Here, she has been farming co-operatively. The farm counts chickens, cattle, a milk cow, horses and four Nubian goats among its residents. The goats are the responsibility of her three home-schooled children — “every animal on the farm must contribute in one way or another,” she says — and so the children have milked them for milk and cheese. Until recently she has hosted grazing cattle for Grazing Days, a farm east of Ottawa. She has a horse-share operation whereby costs are shared, there is a collective vegetable garden on site and a couple of friends have recently harvested 1,500 head of garlic.

Krekoski’s youngest daughter raises meat chickens, “and has a 100 per cent survival rate,” says Krekoski, with a touch of motherly pride. But it’s the sheep that are the largest contributor to the farming enterprise. Krekoski has 65 Icelandic ewes on her land, chosen “because they offer multiple products, such as wool and sheepskin,” she says, “and, as a breed, Icelandics have a centuries-long grass history, to which they are particularly well-suited.” They eat only minerals, salt and well-made hay off her own land and their meat is her main product. She sells direct to consumers via her website and through a meat co-operative, Le Trio Viandes, shared with two neighbouring farmers — Alcovia Angus farm and Hale Family Farms — at the weekly Wakefield Market.

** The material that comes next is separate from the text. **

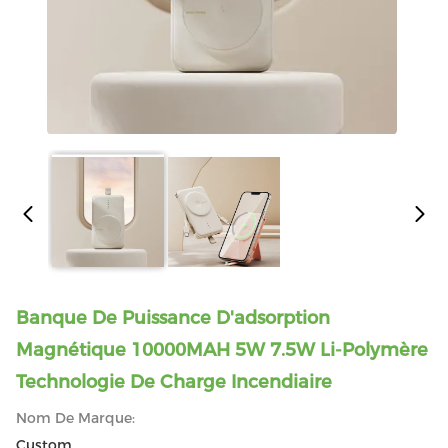
Banque De Puissance D'adsorption
Magnétique 10000MAH 5W 7.5W Li-Polymère
Technologie De Charge Incendiaire
Nom De Marque:
Custom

She sells wool for knitting and fleece at that same market. When Krekoski and her husband bought the farm, the buildings were in great shape, but the rest, not so much. She has spent years installing fencing and water infrastructure and now has more than 6,000 feet of above-ground pipes snaking across the land, with a riser every 300 feet. “This allows me to make better use of my time,” she says, alluding to the hours she would otherwise have to spend filling and moving water tanks for the sheep because her sheep move daily as she practises rotational grazing, both for soil and animal health. “The sheep graze 0.62 acres daily and the cows about 2.5 acres. On any given day only two to four acres are being grazed,” she says. “This allows the pastures time to rest and recover as we know that there is as much root depth below ground as there is grass above. Therefore, you don’t want to graze it too close.”

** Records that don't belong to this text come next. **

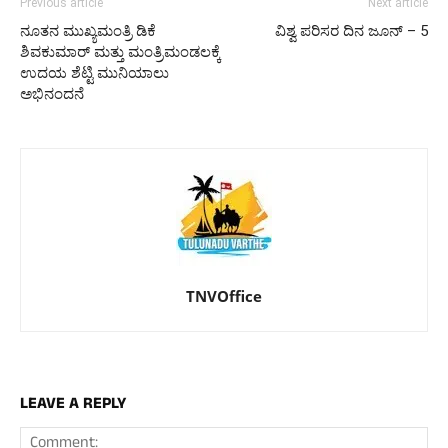
Previous article
Next article
ನೂತನ ಮುಖ್ಯಮಂತ್ರಿ ಡಿಕೆ
ವಿಶ್ವ ಪರಿಸರ ದಿನ ಜೂನ್ – 5
ಶಿವಕುಮಾರ್ ಮತ್ತು ಮಂತ್ರಿಮಂಡಲಕ್ಕೆ
ಉದಯ ಶೆಟ್ಟಿ ಮುನಿಯಾಲು
ಅಭಿನಂದನೆ
TNVOffice
LEAVE A REPLY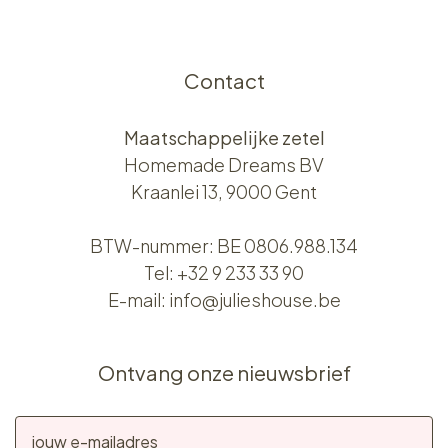
Contact
Maatschappelijke zetel
Homemade Dreams BV
Kraanlei 13, 9000 Gent
BTW-nummer: BE 0806.988.134
Tel:
+32 9 233 33 90
E-mail:
info@julieshouse.be
Ontvang onze nieuwsbrief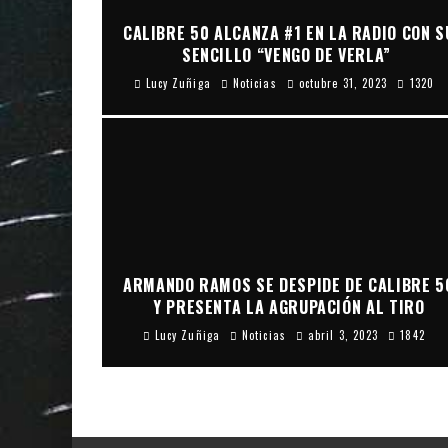
CALIBRE 50 ALCANZA #1 EN LA RADIO CON S
SENCILLO “VENGO DE VERLA”
Lucy Zuñiga
Noticias
octubre 31, 2023
1320
ARMANDO RAMOS SE DESPIDE DE CALIBRE 5
Y PRESENTA LA AGRUPACIÓN AL TIRO
Lucy Zuñiga
Noticias
abril 3, 2023
1842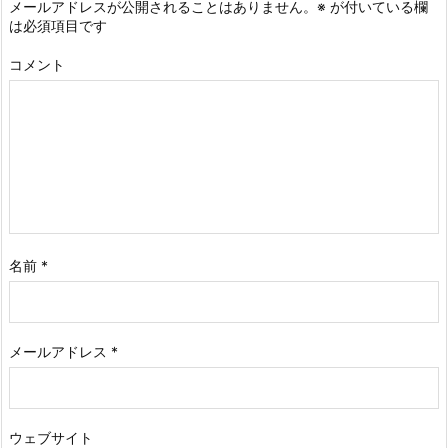
メールアドレスが公開されることはありません。
※
が付いている欄
は必須項目です
コメント
名前
*
メールアドレス
*
ウェブサイト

All these sheep-farming women express a certain spiritual connection with their animals and land. Krekoski sums it up succinctly. “I love that my work every day is a meditation on the awesomeness of nature. Nature’s wisdom dwarfs any human knowledge or intelligence. I get to be in that all day, every day,” she says. “And the longer I do it, the more sure I am that if we can just mimic nature in our farming systems, we will find resilience. And that’s a pretty sweet place to be.”


Rock’s End Farm
88 Chem. Echo Dale, Farrellton, Que.